We recommend that brands carefully consider where, when and how to integrate generative AI into their content strategies, creation processes and management. The optimal approach will differ depending on brand, industry and organizational culture and priorities.
The risks of both extremes
There are two sides of the coin when it comes to either going all-in or completely avoiding the use of generative AI for content creation and operations. The risks of going all-in include:
- Content produced with generative AI can’t be copyrighted, and it technically violates the terms of usage of ChatGPT to publish content generated by the platform as-is.
- LLMs need human-generated content to maintain their functionality; in fact, studies show LLMs degrade significantly when trained on AI-generated content. So, as brands begin flooding the internet with content that’s been partially or completely created with gen AI tools, and the off-the-shelf LLMs use this data for their outputs, it could theoretically create a vicious cycle in the erosion of content quality and usability.
- LLMs are trained on huge volumes of content, so their output is essentially the most generic version of that content. But brands need content with a unique voice and point of view. Carefully crafting the prompts entered into the LLM (sometimes known as prompt crafting or prompt hacking) can help, but only so much.
Meanwhile, there are also risks to continuing with business as usual:
- An Adobe survey of marketing leaders predicted that demands for content will increase between five and 20 times by 2025. Meeting these demands with little to no automation will prove extremely costly.
- Gartner reports that 75% of CMOs are [already] facing pressure to ‘do more with less’ to deliver profitable growth in 2023.
- With many brands already embracing generative AI, competitor brands are likely to significantly outpace non-adopters in content publication velocity.
The path forward
Clearly, neither optional is tenable. Instead, brands need to determine their best course of action based on their own characteristics and the generative AI adoption modes available to them. As we recently described, businesses have two options for creating content with generative AI:
- Off-the-shelf tools such as ChatGPT and Google Bard, or SaaS tools, such as Writer. These tools have lower adoption and implementation costs but will require continuous and careful attention to crafting exactly the right prompts. And, while Writer will learn your brand and voice over time, ChatGPT and Bard, in their off-the-shelf formats, will always be focused on generic responses. For this reason, off-the-shelf solutions can be considered good enough for smaller companies with limited content needs.

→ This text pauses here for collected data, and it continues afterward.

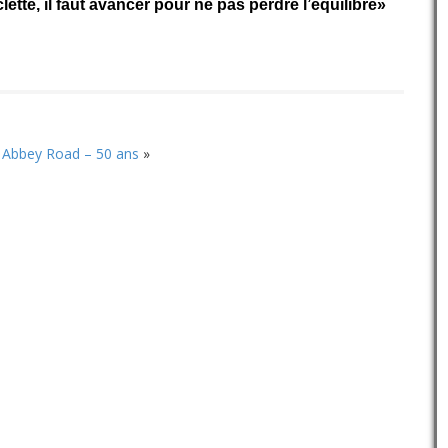
ette, il faut avancer pour ne pas perdre l’équilibre»
Abbey Road – 50 ans
»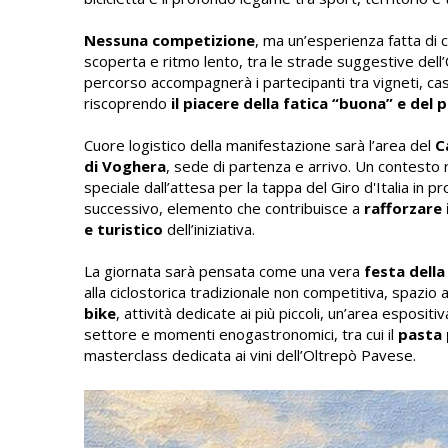
Nessuna competizione
, ma un’esperienza fatta di 
scoperta e ritmo lento, tra le strade suggestive dell
percorso accompagnerà i partecipanti tra vigneti, casc
riscoprendo
il piacere della fatica “buona” e del
Cuore logistico della manifestazione sarà l’area del
C
di Voghera
, sede di partenza e arrivo. Un contesto 
speciale dall’attesa per la tappa del Giro d'Italia in 
successivo, elemento che contribuisce a
rafforzare 
e turistico
dell’iniziativa.
La giornata sarà pensata come una vera
festa della
alla ciclostorica tradizionale non competitiva, spazio 
bike
, attività dedicate ai più piccoli, un’area espositiv
settore e momenti enogastronomici, tra cui il
pasta 
masterclass dedicata ai vini dell’Oltrepò Pavese.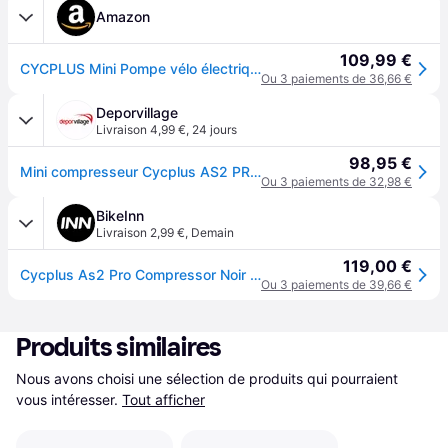
Amazon
109,99 €
CYCPLUS Mini Pompe vélo électrique AS2Pro, Coque Aluminium, 120g
Ou 3 paiements de 36,66 €
Deporvillage
Livraison 4,99 €
,
24 jours
98,95 €
Mini compresseur Cycplus AS2 PRO - Black
Ou 3 paiements de 32,98 €
BikeInn
Livraison 2,99 €
,
Demain
119,00 €
Cycplus As2 Pro Compressor Noir 120 Psi
Ou 3 paiements de 39,66 €
Produits similaires
Nous avons choisi une sélection de produits qui pourraient 
vous intéresser.
Tout afficher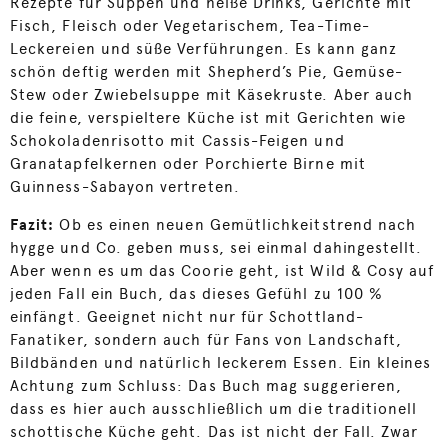
Rezepte für Suppen und heiße Drinks, Gerichte mit
Fisch, Fleisch oder Vegetarischem, Tea-Time-
Leckereien und süße Verführungen. Es kann ganz
schön deftig werden mit Shepherd’s Pie, Gemüse-
Stew oder Zwiebelsuppe mit Käsekruste. Aber auch
die feine, verspieltere Küche ist mit Gerichten wie
Schokoladenrisotto mit Cassis-Feigen und
Granatapfelkernen oder Porchierte Birne mit
Guinness-Sabayon vertreten.
Fazit:
Ob es einen neuen Gemütlichkeitstrend nach
hygge und Co. geben muss, sei einmal dahingestellt.
Aber wenn es um das Coorie geht, ist Wild & Cosy auf
jeden Fall ein Buch, das dieses Gefühl zu 100 %
einfängt. Geeignet nicht nur für Schottland-
Fanatiker, sondern auch für Fans von Landschaft,
Bildbänden und natürlich leckerem Essen. Ein kleines
Achtung zum Schluss: Das Buch mag suggerieren,
dass es hier auch ausschließlich um die traditionell
schottische Küche geht. Das ist nicht der Fall. Zwar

- Custom-trained AI content generation tools. Essentially, this means building (or working with an implementation partner to build) your own generative AI platform on the foundation of an existing LLM. While this platform would require more upfront investment and development, it would be better engineered to draft content with your unique POV, and brand woven into every output.
Custom-trained tools are likely the better option for larger companies with vast content needs across business units.
Ensuring the right foundation
For companies that choose to build a custom solution, it’s essential to have a strong foundation of existing content for the model to train on. This content should be unique to the brand and offer a unique POV.
The content should also, ideally, be built in structured formats with robust metadata tagged to each atomic slice of content (essentially snippets of content that can be deployed independently into various content assets, formats and channels). The structure and metadata help the AI model better understand the content and its context.
Businesses already have this level of structure and metadata if they use a “headless,” CMS (one that acts as a content repository usable by a variety of front-end tools) or takes a modularized content approach to “create once, publish everywhere” with dynamic, defined business logic.